Accompanying materials: A small brochure will accompany this exhibition.
Summer 2010: May 7–August 15, 2010
Mark Bradford: You’re Nobody (Til Somebody Kills You)This marks the first survey of the work of acclaimed Los Angeles-based artist Mark Bradford, featuring more than 35 works in a variety of media spanning 1997 to the present, including a number of new works created for this show.
Curator: Christopher Bedford, curator of exhibitions at the Wexner Center for the Arts.
Tour: Wexner Center (May 7–August 15, 2010), followed by venues to be confirmed in Chicago, Boston, New York, Dallas, and Los Angeles.

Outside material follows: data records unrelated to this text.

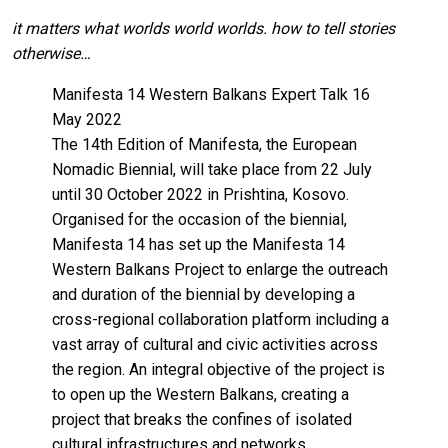
it matters what worlds world worlds. how to tell stories
otherwise…
Manifesta 14 Western Balkans Expert Talk 16
May 2022
The 14th Edition of Manifesta, the European
Nomadic Biennial, will take place from 22 July
until 30 October 2022 in Prishtina, Kosovo.
Organised for the occasion of the biennial,
Manifesta 14 has set up the Manifesta 14
Western Balkans Project to enlarge the outreach
and duration of the biennial by developing a
cross-regional collaboration platform including a
vast array of cultural and civic activities across
the region. An integral objective of the project is
to open up the Western Balkans, creating a
project that breaks the confines of isolated
cultural infrastructures and networks.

Catalogue: Most comprehensive treatment of Bradford’s work to date, with essays by Christopher Bedford, Robert Storr, Richard Shiff, and Katy Siegel, and two interviews with the artist. Co-published by the Wexner Center and Yale University Press.
THE BOX
The Wexner Center's exhibition space for showcasing new short video projects from around the globe, The Box features varied works shown in an intimate setting. Screenings run continuously seven days a week. Curated by Jennifer Lange, associate curator of media arts.September—Destination Finale (Philip Widmann, 2008): Philip Widmann found the raw footage for this film in Saigon some 40 years after it was shot to document an anonymous Vietnamese vacationer's European holiday in 1964–1965. (9 mins., 8mm film, transferred to video)
October—Killed (William E. Jones, 2009): For this piece, artist and filmmaker Wiliam Jones unearthed hundreds of images that were “killed”—rejected—by the Depression-era Farm Security Administration photography program and its legendary director, Roy Stryker (includes long-neglected images by such photographers as Walker Evans and Ben Shahn). The film was made while Jones was in residence at the Wexner Center. (2 mins., looped, sequence of digital files)
November—Liza Johnson’s In the Air, made in collaboration with a circus studio in her hometown of Portsmouth, Ohio.
December—A selection of film and video projects by artists aged 18 and under, as a complement to the Zoom family film festival.